Baxter 85

Marten Baxter

See it all

To see the world in a grain of plastic
traveling through a human vein,

bunging up a seabird’s guts or
glacier-baiting artic plains. To see

a dire warning wolf sliding into
your GMs: a console’s Save Game

respawn point, the dawning of
an absolute complete Jurassic fuck up.

To see the sea
before you saw the sea, alive

with fever, human waste and tatty
influenza flotsam nodding in the heaving waves.

To see.

To see to see to see to see a list
Of babies’ names so long you can’t believe

that you’ve still only got to
“three. years. old.”

And the video’s from a year ago
but none of them will get to four or

get to play or laugh or cry or try
the stupid boring glory inconsequential

priceless wonder taste & touch &
love & loss & simple joyous stuff of life.

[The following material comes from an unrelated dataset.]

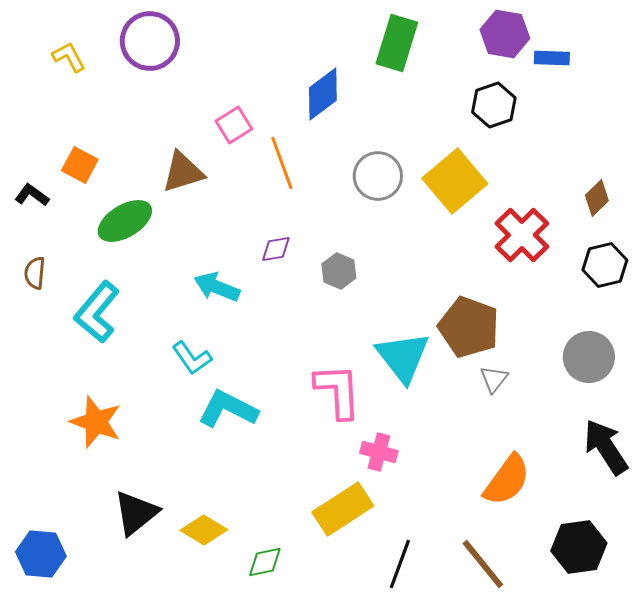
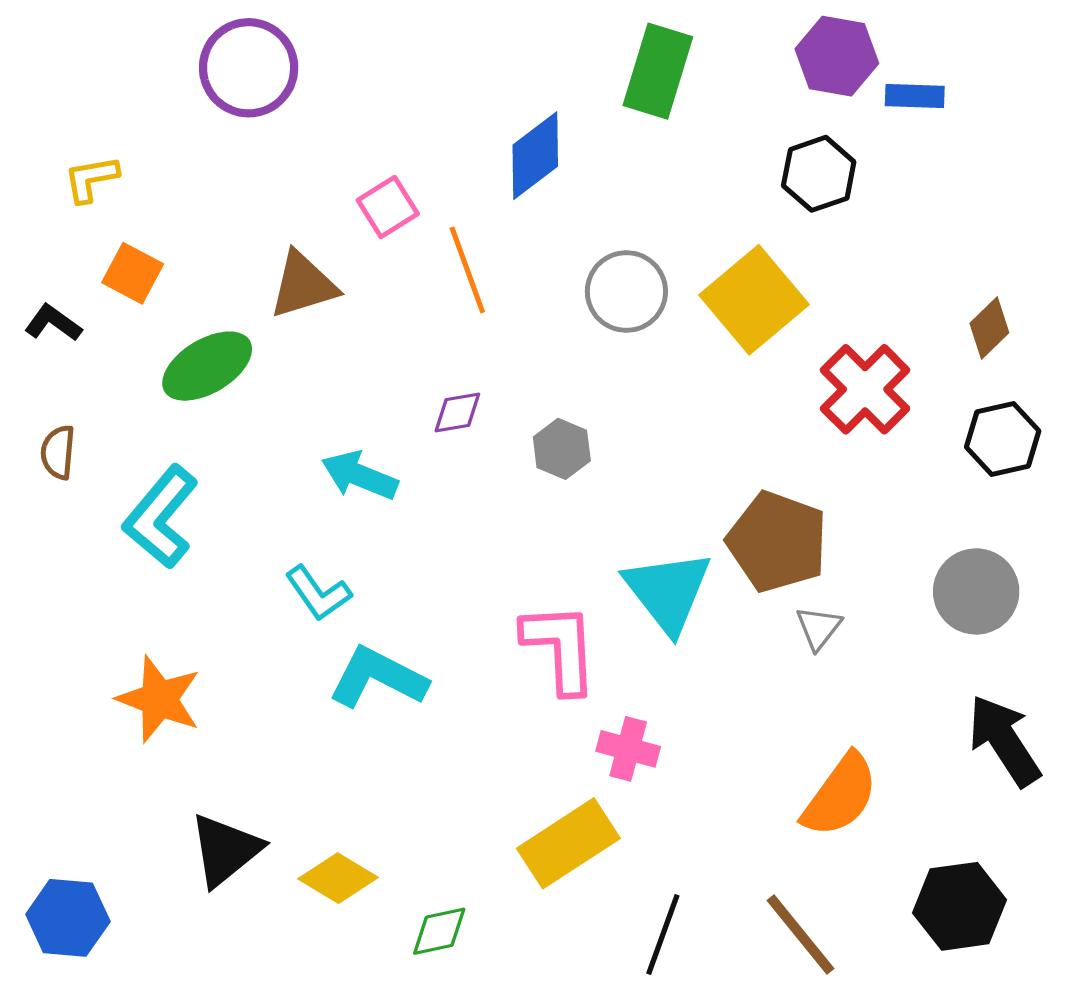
yellow L-shape: (69, 57) -> (91, 179), moved, turned -72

Is to see it all a duty or
a privilege or a penance or a starting

point or ending or impossible to look
at or impossible to look away or just

another image on a laptop in a bedroom
on a landmass on a planet

round a dwarf star in a universe where everything
is nothing and the possibles are endless

and the darkness keeps on growing
in the silence, in the silence, in the silence—

 


Marten Baxter (they/them) is a queer mad writer, musician, and recovering academic. Their work explores relationships with the more-than-human world as well as mental health, gender & sexuality, and political upheaval & resistance. They have work published or forthcoming in Carmen et Error, The Dawntreader and the collection Wild Words. @baphomart.bsky.social

Marten wrote the following about his poem:


There’s an unavoidable whiff of End Times in the air these days. Like a lot of people, I get overwhelmed by the wealth of horrendous things going on in the world, variously under- and over-reported in the media. The first draft of this poem arrived in a breathless splurge after accidentally reading the news in bed one morning and gathered up extra despairs and rages as it went along. Reworking Blake’s opening to Auguries of Innocence was, I hope, an appropriate and grimly playful way to start my own piece.